Centre of complaint: Belco’s north power plant (File photograph)

The Government is putting pressure on electricity supplier Belco to reduce emissions from its North Power Station.

Walter Roban, the Minister of Home Affairs, said that the company, along with the Environmental Authority, needed to take “urgent action … to ensure that the volume of soot entering the environment is addressed”.

In a statement released yesterday, Mr Roban added that the Government was in the process of updating clean-air laws, which could impose stiffer penalties on offenders.

Pembroke residents neighbouring the plant have been complaining of soot fallouts from the facility since the North Power Station was upgraded two years ago. The company has said it is investigating the matter.

Last week one Pembroke resident said debris was falling “like black snow”.

Mr Roban said that the Government’s Department of Environment and Natural Resources had received complaints of soot particles collecting on roofs and vehicles, emissions from tall stacks and odours leaking from hot oil and fuel tanks.

Describing the situation as “unacceptable”, Mr Roban said: “We can and must do better to protect the health and safety of those in our community and our environment.”

Mr Roban said that the new plant was emitting large soot particles which had a “visible and longer-lived impact on Bermuda's roofs, patios, gardens, driveways and road vehicles”.

He added: “The soot appears to be periodically emitted from the normal operation of the new dual-fuel NPS engines. A root cause of the soot emissions has not been identified.
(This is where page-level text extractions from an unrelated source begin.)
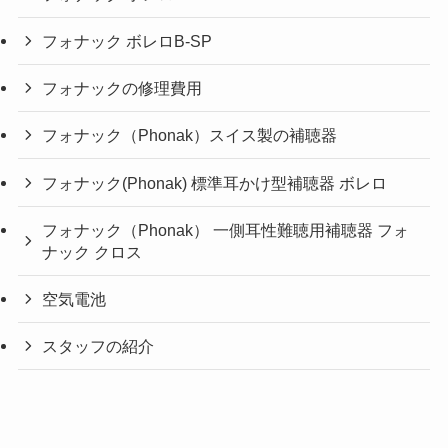
フォナック ボレロB-SP
フォナックの修理費用
フォナック（Phonak）スイス製の補聴器
フォナック(Phonak) 標準耳かけ型補聴器 ボレロ
フォナック（Phonak） 一側耳性難聴用補聴器 フォ
ナック クロス
空気電池
スタッフの紹介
DENR await updates from Belco on the successful implementation of measures to resolve these issues.”

The minister said methods to improve the monitoring of soot emissions are being investigated as efforts in the past had been unsuccessful meaning it is difficult to set measurable limits.

“As it stands now, Belco and the EA learn of such soot events from impacted area residents. We are investigating methods to improve this system,” the minister added.

"Urgent action is needed by Belco and the Environmental Authority to ensure that the volume of soot entering the environment is addressed."

Mr Roban said that new legislation currently in the draft stage “will put new clean-air limits to ensure businesses take the necessary steps to prevent the down drafting of exhaust emissions and fumes from tanks entering the environment”.

He said: “It will also introduce new odour regulations for controlled plants licensed under the Clean Air Act 1991. Modern enforcement measures and penalties will also be reviewed and considered for these draft legislative measures.”

Mr Roban assured residents that tank drinking water analysed from soot-affected roofs met the drinking water standards and the World Health Organisation's guidelines.

“Despite this, we understand that these standards are of little comfort to people with vehicles and property covered with debris from the Belco power plant and entering their only water source.

"For many years, Pembroke residents, particularly in the vicinity of Belco, have been subjected to unfortunate incidences of discharges from Belco.

“I know the company has been working to find solutions to mitigate this issue for quite some time. At a meeting some weeks ago, Belco gave area residents great detail on their actions and the result they hoped would come. It is apparent that thus far the residents have not perceived the benefits of these actions."

Mr Roban issued his statement after a senator criticised Belco during today’s session of the Upper House.

Speaking during the motion to adjourn this afternoon, independent senator Michelle Simmons said: “There’s something I just can’t get out of my mind.

“For the past week we have been bombarded with information regarding emissions coming from Belco.

“We have seen the unfortunate plight of residents who live near the plant and I would suggest that we look at the entire neighbourhood surrounding that plant.

“Residents are very concerned about their health. They are concerned about their properties which have been bombarded with unnecessary pollutants.”

Ms Simmons, a biochemist, added: “Some people are saying it’s rust, but who is testing what is coming out of Belco? Who is looking closely at those emissions to find out what is really there?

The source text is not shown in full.